● **INSTRUCTIONS TO FOLLOW**:
Your answer should be every line of the records that contains the word "piston", copied as it stands.

(Collected data)

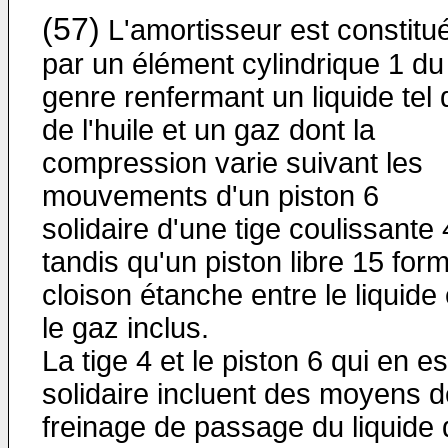
(57)
L'amortisseur est constitu
par un élément cylindrique 1 du
genre renfermant un liquide tel
de l'huile et un gaz dont la
compression varie suivant les
mouvements d'un piston 6
solidaire d'une tige coulissante 
tandis qu'un piston libre 15 for
cloison étanche entre le liquide 
le gaz inclus.
La tige 4 et le piston 6 qui en es
solidaire incluent des moyens d
freinage de passage du liquide 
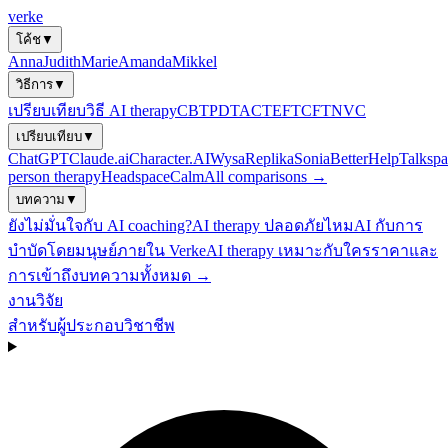
verke
โค้ช
▼
Anna
Judith
Marie
Amanda
Mikkel
วิธีการ
▼
เปรียบเทียบวิธี AI therapy
CBT
PDT
ACT
EFT
CFT
NVC
เปรียบเทียบ
▼
ChatGPT
Claude.ai
Character.AI
Wysa
Replika
Sonia
BetterHelp
Talkspa
person therapy
Headspace
Calm
All comparisons →
บทความ
▼
ยังไม่มั่นใจกับ AI coaching?
AI therapy ปลอดภัยไหม
AI กับการ
บำบัดโดยมนุษย์
ภายใน Verke
AI therapy เหมาะกับใคร
ราคาและ
การเข้าถึง
บทความทั้งหมด →
งานวิจัย
สำหรับผู้ประกอบวิชาชีพ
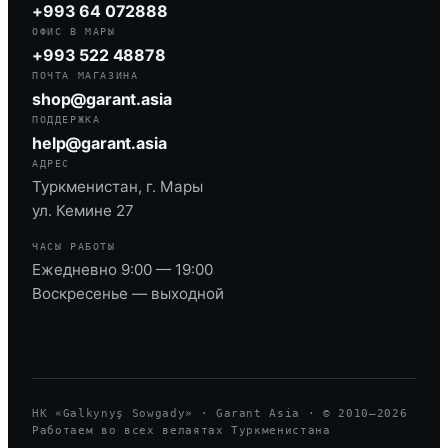
+993 64 072888
ОФИС В МАРЫ
+993 522 48878
ПОЧТА МАГАЗИНА
shop@garant.asia
ПОДДЕРЖКА
help@garant.asia
АДРЕС
Туркменистан, г. Мары
ул. Кемине 27
ЧАСЫ РАБОТЫ
Ежедневно 9:00 — 19:00
Воскресенье — выходной
HK «Galkynyş Sowgady» · Garant Asia · © 2010—
2026
Работаем во всех велаятах Туркменистана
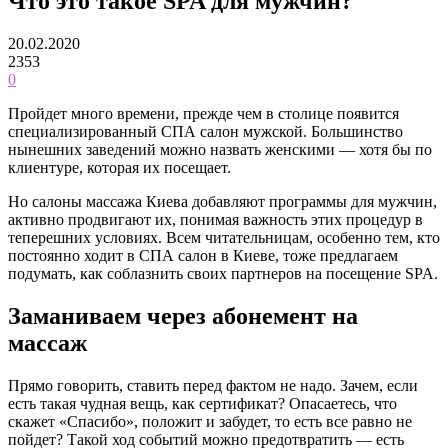
Что это такое SPA для мужчин?
20.02.2020
2353
0
Пройдет много времени, прежде чем в столице появится
специализированный СПА салон мужской. Большинство
нынешних заведений можно назвать женскими — хотя бы по
клиентуре, которая их посещает.
Но салоны массажа Киева добавляют программы для мужчин,
активно продвигают их, понимая важность этих процедур в
теперешних условиях. Всем читательницам, особенно тем, кто
постоянно ходит в СПА салон в Киеве, тоже предлагаем
подумать, как соблазнить своих партнеров на посещение SPA.
Заманиваем через абонемент на
массаж
Прямо говорить, ставить перед фактом не надо. Зачем, если
есть такая чудная вещь, как сертификат? Опасаетесь, что
скажет «Спасибо», положит и забудет, то есть все равно не
пойдет? Такой ход событий можно предотвратить — есть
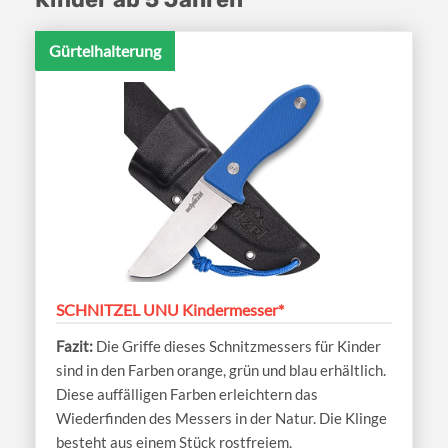
Gürtelhalterung
SCHNITZEL UNU Kindermesser*
Die Griffe dieses Schnitzmessers für Kinder
sind in den Farben orange, grün und blau erhältlich.
Diese auffälligen Farben erleichtern das
Wiederfinden des Messers in der Natur. Die Klinge
besteht aus einem Stück rostfreiem,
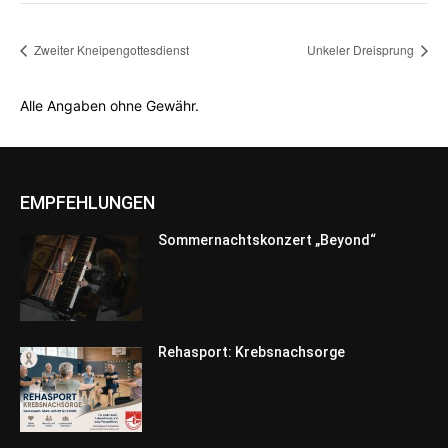
Zweiter Kneipengottesdienst
Unkeler Dreisprung
Alle Angaben ohne Gewähr.
EMPFEHLUNGEN
Sommernachtskonzert „Beyond“
Rehasport: Krebsnachsorge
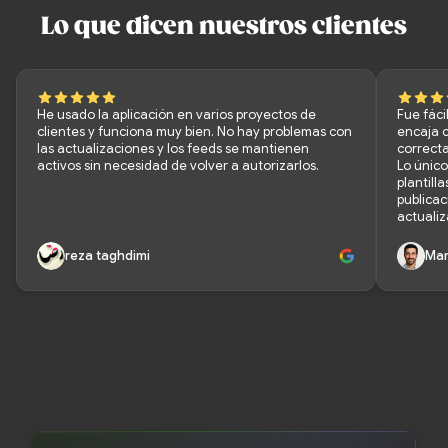
Lo que dicen nuestros clientes
He usado la aplicación en varios proyectos de
Fue fáci
clientes y funciona muy bien. No hay problemas con
encaja c
las actualizaciones y los feeds se mantienen
correct
activos sin necesidad de volver a autorizarlos.
Lo únic
plantill
publicac
actualiz
reza taghdimi
Mar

● **SOLUTION TO THE PROBLEM**:
mouvements d'un piston 6
tandis qu'un piston libre 15 for
La tige 4 et le piston 6 qui en es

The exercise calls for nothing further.